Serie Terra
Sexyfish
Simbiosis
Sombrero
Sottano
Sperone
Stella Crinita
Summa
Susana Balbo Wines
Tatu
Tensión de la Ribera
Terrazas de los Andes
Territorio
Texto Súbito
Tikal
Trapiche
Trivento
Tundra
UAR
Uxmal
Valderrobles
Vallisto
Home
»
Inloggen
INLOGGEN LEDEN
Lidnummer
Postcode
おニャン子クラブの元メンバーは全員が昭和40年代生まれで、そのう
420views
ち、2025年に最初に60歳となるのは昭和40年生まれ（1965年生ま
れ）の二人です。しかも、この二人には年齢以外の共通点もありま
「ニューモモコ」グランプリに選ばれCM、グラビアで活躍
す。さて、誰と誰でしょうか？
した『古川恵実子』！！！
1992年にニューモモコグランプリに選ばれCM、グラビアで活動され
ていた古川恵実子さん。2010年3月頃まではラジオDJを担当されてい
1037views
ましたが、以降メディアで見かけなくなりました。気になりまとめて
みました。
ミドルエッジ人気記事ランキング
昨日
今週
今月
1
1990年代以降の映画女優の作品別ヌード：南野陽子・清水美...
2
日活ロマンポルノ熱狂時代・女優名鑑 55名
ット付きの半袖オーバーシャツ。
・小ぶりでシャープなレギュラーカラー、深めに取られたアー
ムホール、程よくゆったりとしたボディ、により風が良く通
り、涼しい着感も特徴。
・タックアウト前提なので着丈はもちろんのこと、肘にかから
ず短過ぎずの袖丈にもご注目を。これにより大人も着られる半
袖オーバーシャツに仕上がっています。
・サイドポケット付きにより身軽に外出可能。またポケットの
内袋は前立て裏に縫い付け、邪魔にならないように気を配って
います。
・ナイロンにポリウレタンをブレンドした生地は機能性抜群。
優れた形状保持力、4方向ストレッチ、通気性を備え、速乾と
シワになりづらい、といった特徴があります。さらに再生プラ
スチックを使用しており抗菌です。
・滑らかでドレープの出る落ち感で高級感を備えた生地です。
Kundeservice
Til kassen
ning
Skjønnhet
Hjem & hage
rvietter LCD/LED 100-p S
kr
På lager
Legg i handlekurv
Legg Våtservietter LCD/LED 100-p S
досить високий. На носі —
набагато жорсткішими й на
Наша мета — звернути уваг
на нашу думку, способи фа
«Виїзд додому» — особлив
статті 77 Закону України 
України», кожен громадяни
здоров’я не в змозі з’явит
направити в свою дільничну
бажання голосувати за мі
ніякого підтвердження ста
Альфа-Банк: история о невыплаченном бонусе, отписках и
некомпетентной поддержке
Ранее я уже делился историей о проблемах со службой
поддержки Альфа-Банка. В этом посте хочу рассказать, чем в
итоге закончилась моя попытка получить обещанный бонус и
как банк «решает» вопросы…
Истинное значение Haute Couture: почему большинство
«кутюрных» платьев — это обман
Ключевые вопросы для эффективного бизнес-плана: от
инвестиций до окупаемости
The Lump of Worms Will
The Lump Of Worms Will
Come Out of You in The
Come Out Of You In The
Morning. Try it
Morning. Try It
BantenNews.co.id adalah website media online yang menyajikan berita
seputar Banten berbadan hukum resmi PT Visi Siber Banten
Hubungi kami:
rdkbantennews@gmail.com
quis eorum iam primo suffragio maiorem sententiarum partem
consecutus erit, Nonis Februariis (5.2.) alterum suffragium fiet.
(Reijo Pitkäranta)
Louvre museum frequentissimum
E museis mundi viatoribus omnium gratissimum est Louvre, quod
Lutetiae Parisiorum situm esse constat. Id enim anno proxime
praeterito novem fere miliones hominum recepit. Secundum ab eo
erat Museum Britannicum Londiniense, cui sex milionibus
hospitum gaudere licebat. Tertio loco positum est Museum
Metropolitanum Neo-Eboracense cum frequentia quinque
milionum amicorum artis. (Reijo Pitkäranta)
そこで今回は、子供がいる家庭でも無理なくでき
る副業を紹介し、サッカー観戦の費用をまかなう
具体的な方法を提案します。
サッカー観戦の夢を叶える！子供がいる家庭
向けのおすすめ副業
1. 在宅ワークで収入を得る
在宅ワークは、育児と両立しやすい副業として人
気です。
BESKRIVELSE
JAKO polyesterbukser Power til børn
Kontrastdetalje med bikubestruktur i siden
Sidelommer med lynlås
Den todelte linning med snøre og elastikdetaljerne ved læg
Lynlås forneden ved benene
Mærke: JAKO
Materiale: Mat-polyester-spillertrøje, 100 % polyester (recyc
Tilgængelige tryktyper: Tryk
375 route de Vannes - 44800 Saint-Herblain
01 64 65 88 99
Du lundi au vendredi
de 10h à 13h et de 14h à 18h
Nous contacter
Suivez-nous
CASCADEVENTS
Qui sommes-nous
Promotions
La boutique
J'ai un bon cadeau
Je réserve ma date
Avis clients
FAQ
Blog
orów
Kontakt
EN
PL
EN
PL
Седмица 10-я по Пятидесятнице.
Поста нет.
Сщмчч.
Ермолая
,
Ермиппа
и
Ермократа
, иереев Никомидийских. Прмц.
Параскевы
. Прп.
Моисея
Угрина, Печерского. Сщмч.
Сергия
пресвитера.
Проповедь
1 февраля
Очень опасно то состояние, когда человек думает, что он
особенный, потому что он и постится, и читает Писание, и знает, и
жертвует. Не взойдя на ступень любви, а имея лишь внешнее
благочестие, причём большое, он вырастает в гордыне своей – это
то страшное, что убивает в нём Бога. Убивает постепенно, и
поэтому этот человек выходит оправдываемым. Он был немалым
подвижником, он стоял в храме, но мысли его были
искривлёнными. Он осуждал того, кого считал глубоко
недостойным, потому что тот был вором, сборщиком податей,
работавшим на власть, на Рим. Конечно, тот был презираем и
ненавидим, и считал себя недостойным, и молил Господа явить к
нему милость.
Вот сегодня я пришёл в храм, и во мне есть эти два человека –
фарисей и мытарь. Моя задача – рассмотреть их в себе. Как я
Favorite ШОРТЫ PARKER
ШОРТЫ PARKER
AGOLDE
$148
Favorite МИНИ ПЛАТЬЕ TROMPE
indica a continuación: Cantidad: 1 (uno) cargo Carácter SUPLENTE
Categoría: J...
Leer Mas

• _Goal of the exercise_:
Go through the listing above and return each line where the word "України" occurs.

• _Task result_:
статті 77 Закону України 
України», кожен громадяни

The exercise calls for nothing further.